Concernant la population ; les pertes de revenus ou d’emplois, la peur pour nos proches ou pour nous-même, les informations brèves, incohérentes, prises au dernier moment, complexes pour certaines, changeantes en permanence (pénurie de masques, pas obligatoires, obligatoires mais introuvables, prix exorbitants, …), etc. n’aident pas à rassurer et créent un climat d’anxiété permanent.

Gouverner c’est prévoir, le meilleur comme le pire. Ce n’est pas se contenter de couper dans tous les budgets, de plan d’austérité en plan d’austérité au point d’en arriver à la situation actuelle.

Je me dois aussi de parler du personnel soignant qui est parti au front (puisque visiblement nous sommes en guerre) quasiment sans protections, en totale improvisation et le tout avec un manque d’effectifs considérable et déconsidéré (sous-payés et surexploités) alors que nos « dirigeants » étaient déjà largement au courant avant même l’arrivée du virus. Toutes les conditions étaient réunies pour que ça se termine en catastrophe.

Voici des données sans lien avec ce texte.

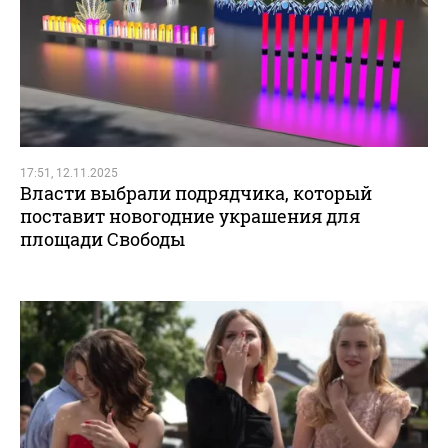
17:51, 12.11.2025
Власти выбрали подрядчика, который
поставит новогодние украшения для
площади Свободы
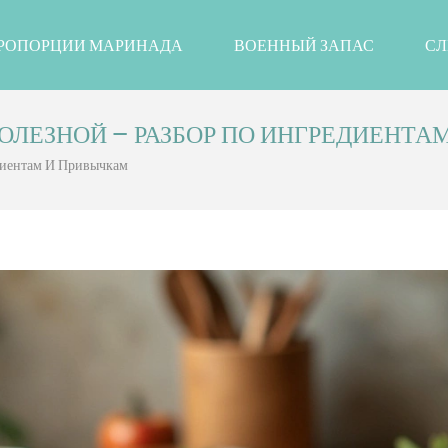
РОПОРЦИИ МАРИНАДА
ВОЕННЫЙ ЗАПАС
СЛ
ОЛЕЗНОЙ — РАЗБОР ПО ИНГРЕДИЕНТА
диентам И Привычкам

Comme le dénonce le collectif « La santé en lutte » et bien d’autres, nous avons pu constater que l’Etat ne finance pas comme il se doit les hôpitaux, les maisons de repos et le système de santé de manière générale et systématique. Tout ceci a contribué au nombre de morts extrêmement élevé dans notre pays. Et tous les applaudissements du monde n’y changeront rien.

Nous pouvons également constater que les petits indépendants sont quasiment abandonnés par l’Etat alors qu’ils participent grandement à l’économie du pays. Il y a bien eu quelques promesses mais peu d’actions concrètes. En Wallonie, penser qu’une prime unique de 5000€ suffira pour des mois de fermeture c’est ne pas réaliser qu’une grande partie des commerçants et autres petites structures tenaient déjà leur activité à bout de bras et une somme aussi dérisoire pour un laps de temps aussi long est simplement surréaliste.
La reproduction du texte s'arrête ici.